_Your assignment_
From the records that follow, copy every line in which "Etikette" appears.

_Data listing_
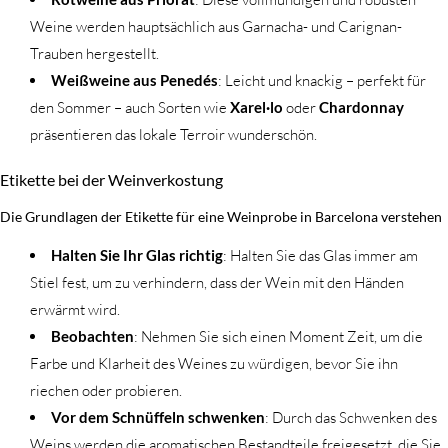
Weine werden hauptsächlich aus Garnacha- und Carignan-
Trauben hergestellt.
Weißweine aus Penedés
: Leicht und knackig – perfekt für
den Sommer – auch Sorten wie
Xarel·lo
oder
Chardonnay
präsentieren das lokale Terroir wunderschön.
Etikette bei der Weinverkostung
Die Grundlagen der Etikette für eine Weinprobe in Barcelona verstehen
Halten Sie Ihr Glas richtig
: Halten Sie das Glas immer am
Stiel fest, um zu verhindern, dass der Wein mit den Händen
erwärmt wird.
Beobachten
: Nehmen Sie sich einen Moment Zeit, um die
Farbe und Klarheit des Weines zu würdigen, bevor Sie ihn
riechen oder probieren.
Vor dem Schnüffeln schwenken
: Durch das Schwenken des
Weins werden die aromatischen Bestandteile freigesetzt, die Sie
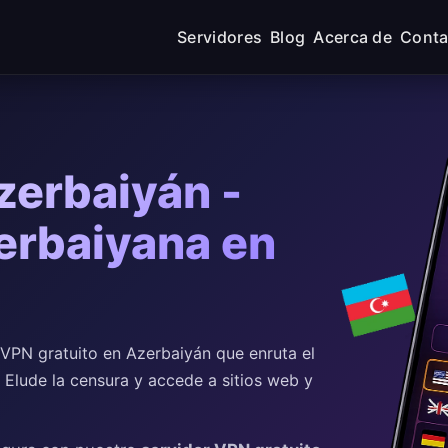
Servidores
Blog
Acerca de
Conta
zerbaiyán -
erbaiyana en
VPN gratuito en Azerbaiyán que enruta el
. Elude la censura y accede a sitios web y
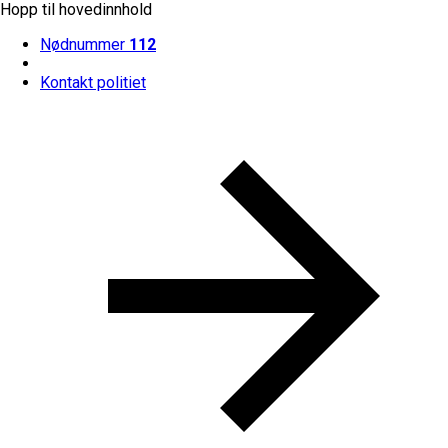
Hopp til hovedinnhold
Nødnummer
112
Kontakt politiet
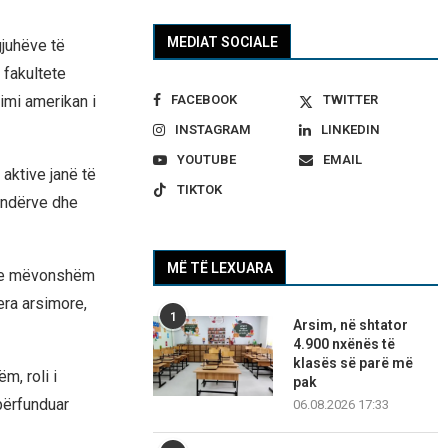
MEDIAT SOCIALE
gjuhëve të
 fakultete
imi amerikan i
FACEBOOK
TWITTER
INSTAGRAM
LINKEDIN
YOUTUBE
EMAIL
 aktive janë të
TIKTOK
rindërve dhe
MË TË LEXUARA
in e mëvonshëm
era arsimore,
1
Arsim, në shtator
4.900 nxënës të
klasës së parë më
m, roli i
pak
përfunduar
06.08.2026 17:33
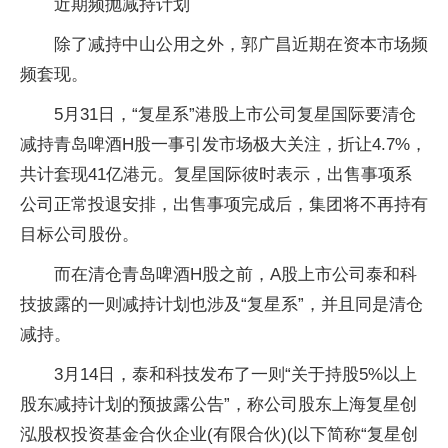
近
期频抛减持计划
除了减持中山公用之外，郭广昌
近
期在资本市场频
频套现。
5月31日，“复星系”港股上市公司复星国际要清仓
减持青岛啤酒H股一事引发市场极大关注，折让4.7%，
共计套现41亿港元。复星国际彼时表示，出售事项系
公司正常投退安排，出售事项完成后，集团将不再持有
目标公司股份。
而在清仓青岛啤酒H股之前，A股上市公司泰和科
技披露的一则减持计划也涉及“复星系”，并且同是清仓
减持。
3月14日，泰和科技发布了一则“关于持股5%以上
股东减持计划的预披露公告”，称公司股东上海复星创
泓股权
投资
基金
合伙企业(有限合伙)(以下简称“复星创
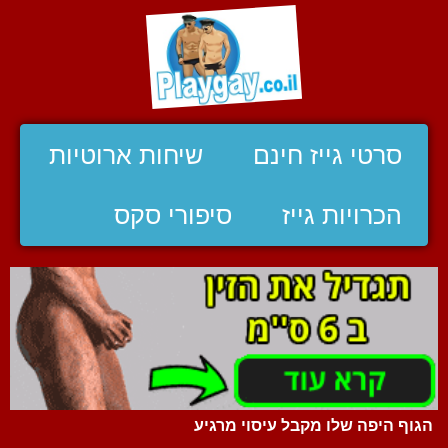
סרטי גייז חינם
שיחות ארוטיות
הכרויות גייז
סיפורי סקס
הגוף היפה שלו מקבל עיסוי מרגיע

_Reply to the task_
Etikette bei der Weinverkostung
Die Grundlagen der Etikette für eine Weinprobe in Barcelona verstehen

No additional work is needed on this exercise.